One spike is invisible from afar
When a single neuron fires, it sends out a brief electrical pulse called an action potential, or spike. Picture one firefly blinking once in a vast, dark field. Up close, the flash is obvious. But step back a few hundred meters, put a hill and some fog between you and the firefly, and that single blink simply vanishes. That is the situation an electrode on your scalp faces.
Two things work against you here. First, distance: the electrical field from one spike falls off sharply with every millimeter, and your scalp sits centimeters away from the action. Second, the spike is fast and brief — it lasts only about a millisecond, so even at close range it is a faint, fleeting blip rather than a steady glow.
Summation: the crowd's roar
Now imagine not one firefly but tens of thousands of them, all blinking at the same instant, over and over in rhythm. Suddenly the field glows in pulses you can see from the hilltop. The same thing happens in your brain: when large populations of neurons become active together, in sync, their tiny individual fields add up into something far larger. This adding-up is called summation.

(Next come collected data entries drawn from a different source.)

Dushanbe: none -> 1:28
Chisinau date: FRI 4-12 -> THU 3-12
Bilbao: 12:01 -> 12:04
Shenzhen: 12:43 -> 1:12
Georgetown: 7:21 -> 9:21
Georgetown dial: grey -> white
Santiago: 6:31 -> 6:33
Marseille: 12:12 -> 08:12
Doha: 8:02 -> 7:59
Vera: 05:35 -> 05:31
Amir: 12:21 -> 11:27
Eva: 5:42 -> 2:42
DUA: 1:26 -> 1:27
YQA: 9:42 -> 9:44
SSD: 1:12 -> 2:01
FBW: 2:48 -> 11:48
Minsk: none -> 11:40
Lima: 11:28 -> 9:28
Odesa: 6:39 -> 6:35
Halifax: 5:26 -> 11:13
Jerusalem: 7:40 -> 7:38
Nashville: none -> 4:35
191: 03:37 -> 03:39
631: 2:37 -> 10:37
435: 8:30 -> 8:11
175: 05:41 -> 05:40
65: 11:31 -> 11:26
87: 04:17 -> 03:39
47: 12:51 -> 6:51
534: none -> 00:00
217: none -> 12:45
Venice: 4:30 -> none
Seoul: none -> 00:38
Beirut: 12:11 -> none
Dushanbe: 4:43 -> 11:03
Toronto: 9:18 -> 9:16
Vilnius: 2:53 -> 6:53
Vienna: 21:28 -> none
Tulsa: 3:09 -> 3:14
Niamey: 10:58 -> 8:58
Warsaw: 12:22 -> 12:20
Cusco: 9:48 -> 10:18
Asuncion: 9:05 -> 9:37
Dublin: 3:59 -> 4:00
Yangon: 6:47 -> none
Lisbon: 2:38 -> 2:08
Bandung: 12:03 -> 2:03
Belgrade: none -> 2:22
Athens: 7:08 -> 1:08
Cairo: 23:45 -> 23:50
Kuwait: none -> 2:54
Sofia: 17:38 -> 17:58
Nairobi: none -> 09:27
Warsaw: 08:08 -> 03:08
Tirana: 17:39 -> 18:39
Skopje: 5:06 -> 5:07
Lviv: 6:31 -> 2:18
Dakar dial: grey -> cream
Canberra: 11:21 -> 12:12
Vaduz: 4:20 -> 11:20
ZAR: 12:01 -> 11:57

There is a crucial catch: summation only works when the neurons are in step. A stadium crowd chanting in unison makes a roar you can hear from outside; the same number of people each muttering a different word at a different moment cancels out into a meaningless murmur. Synchrony is what turns a crowd of whispers into a single shout — and that synchronized, rhythmic activity is what we call a brain rhythm.
Volume conduction and the smearing skull
Even a strong, synchronized rhythm still has to travel from deep in the brain out to the surface. On the way it spreads through brain tissue, fluid, the skull, and the scalp — a process called volume conduction. Imagine shining a flashlight through a frosted shower door: the light gets through, but it arrives dim and spread out, with the sharp edges of the beam smeared into a soft glow.
Two things happen by the time the signal reaches a scalp electrode. It is weak — on the order of microvolts, that is, millionths of a volt, roughly tens of microvolts for typical rhythms. And it is smeared: each scalp electrode picks up a blurry blend from a wide patch of underlying cortex, so neighboring electrodes see overlapping, similar-looking signals. You lose the fine spatial detail of exactly which small group of neurons was active.
What survives to the scalp
Put it all together and a clear rule emerges about what kind of brain activity actually makes it out to a scalp electrode. Slow, large, synchronized rhythms survive. Because they are produced by many neurons in step, summing into strong fields, and because they change gradually, they ride through the smearing skull and still show up as EEG — the electroencephalogram, the wiggly lines recorded from the scalp.
Crisp single-neuron spikes do not survive. They are too small, too fast, and too local; by the time they reach the scalp they have been attenuated and blurred into oblivion. This is exactly why invasiveness buys sharpness: the closer you can put an electrode to the source — on the surface, or even inside the cortex — the more of that fast, fine-grained detail you recover, at the cost of a more involved procedure.